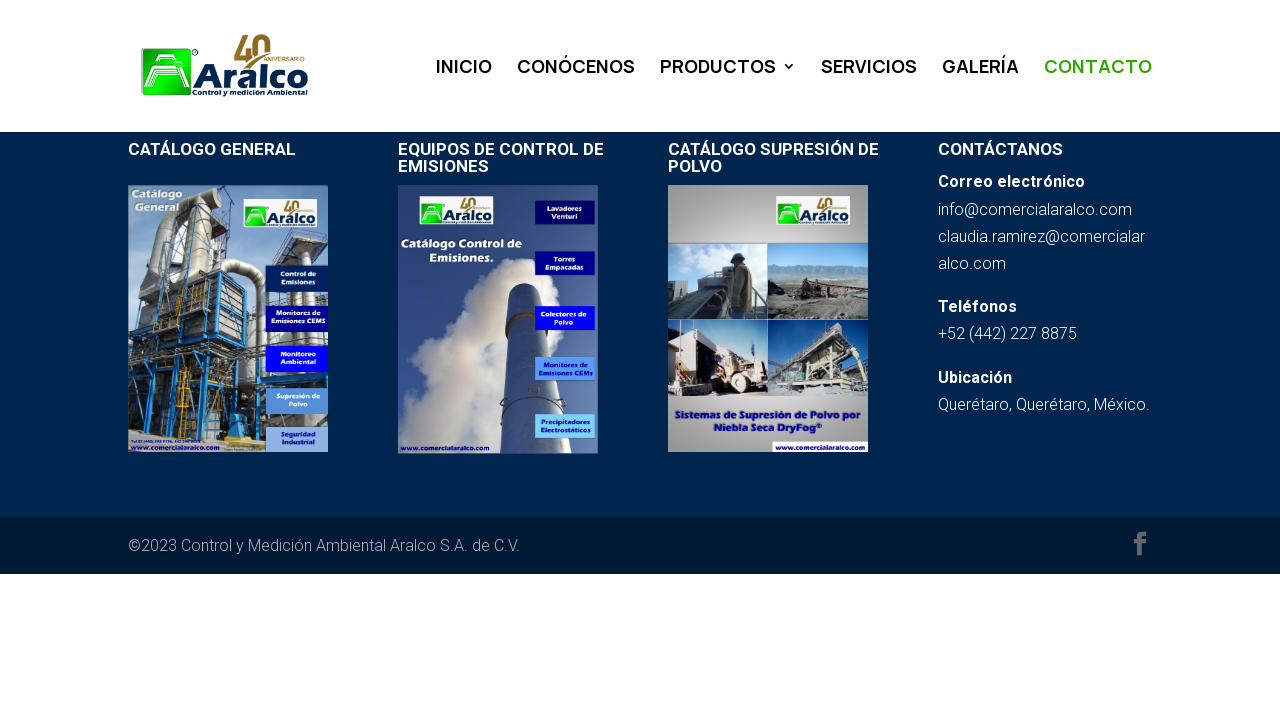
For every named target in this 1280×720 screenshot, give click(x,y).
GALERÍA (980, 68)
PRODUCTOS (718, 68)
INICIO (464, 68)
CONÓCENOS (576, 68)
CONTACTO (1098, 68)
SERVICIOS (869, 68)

--

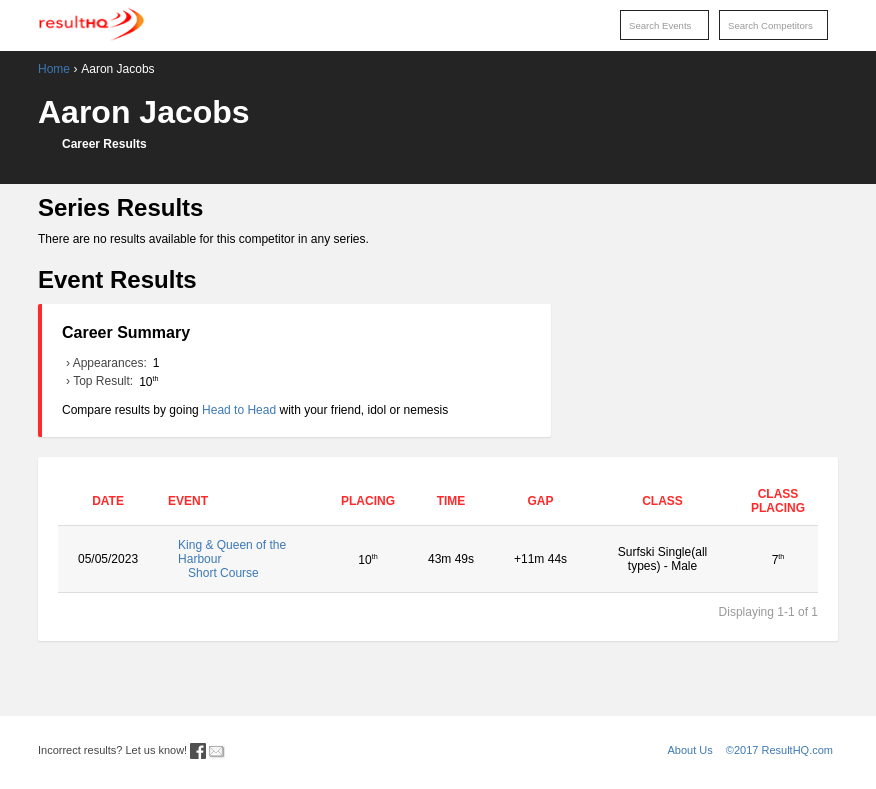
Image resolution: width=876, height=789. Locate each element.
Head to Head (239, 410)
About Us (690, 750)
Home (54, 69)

**Work task:**
Could you repeat exactly the lines above from the line with "Image resolution: width=876, height=789." up to and including the line with "Home (54, 69)", and only those?

**Exercise result:**
Image resolution: width=876, height=789. Locate each element.
Head to Head (239, 410)
About Us (690, 750)
Home (54, 69)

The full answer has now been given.